━━ RECORDS

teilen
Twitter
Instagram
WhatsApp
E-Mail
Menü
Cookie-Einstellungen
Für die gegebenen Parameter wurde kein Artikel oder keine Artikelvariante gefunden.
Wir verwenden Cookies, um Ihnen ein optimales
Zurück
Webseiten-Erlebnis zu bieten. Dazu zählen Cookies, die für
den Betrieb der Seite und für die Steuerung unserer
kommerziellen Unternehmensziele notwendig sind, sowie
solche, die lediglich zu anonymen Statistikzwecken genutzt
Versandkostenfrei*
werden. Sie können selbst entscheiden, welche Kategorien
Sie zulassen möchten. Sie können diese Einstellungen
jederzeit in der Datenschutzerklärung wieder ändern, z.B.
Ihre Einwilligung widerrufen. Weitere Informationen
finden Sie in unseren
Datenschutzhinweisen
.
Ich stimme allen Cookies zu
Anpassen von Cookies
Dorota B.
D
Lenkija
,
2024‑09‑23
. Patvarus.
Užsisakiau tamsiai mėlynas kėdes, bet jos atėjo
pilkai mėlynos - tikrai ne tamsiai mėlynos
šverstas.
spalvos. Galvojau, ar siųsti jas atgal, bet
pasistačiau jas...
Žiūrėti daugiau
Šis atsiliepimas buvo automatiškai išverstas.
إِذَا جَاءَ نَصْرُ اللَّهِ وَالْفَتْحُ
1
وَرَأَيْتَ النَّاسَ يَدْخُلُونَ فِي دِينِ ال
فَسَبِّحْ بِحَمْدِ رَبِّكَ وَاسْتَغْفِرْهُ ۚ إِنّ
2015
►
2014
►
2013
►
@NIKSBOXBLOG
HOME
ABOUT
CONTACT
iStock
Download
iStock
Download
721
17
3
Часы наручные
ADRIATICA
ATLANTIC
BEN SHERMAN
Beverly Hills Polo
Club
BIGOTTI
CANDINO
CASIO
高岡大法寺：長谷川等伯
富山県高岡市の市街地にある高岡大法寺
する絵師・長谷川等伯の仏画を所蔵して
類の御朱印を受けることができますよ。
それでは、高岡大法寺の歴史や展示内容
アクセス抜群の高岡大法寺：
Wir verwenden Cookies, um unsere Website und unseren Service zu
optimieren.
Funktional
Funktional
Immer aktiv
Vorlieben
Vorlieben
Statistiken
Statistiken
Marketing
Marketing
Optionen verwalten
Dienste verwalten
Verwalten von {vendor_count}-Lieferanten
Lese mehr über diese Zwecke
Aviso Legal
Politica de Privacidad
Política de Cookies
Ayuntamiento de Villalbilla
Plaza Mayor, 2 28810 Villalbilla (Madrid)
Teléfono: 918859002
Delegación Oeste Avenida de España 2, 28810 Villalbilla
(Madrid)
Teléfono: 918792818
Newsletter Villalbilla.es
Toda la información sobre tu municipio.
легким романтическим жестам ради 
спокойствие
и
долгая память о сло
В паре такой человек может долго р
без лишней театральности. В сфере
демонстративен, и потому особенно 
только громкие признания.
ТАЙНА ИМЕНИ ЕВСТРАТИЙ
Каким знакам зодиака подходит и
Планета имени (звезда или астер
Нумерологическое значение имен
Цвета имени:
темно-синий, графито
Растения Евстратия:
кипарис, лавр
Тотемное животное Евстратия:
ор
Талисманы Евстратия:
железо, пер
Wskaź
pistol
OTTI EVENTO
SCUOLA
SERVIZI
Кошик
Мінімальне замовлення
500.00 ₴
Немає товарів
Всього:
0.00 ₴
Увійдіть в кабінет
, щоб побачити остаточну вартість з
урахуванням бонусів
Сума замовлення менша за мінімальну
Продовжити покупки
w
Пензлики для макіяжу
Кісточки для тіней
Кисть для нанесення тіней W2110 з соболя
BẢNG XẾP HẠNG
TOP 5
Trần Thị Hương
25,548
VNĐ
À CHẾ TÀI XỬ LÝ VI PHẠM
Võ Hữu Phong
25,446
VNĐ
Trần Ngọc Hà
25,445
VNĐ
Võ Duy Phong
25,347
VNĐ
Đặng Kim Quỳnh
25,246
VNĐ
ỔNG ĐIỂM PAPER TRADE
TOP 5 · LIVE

━━━━

*PROMPT*
Find and copy each line of the listing above that holds the word "Villalbilla".

*ANSWER FOR THIS EXERCISE*
Ayuntamiento de Villalbilla
Plaza Mayor, 2 28810 Villalbilla (Madrid)
Delegación Oeste Avenida de España 2, 28810 Villalbilla
Newsletter Villalbilla.es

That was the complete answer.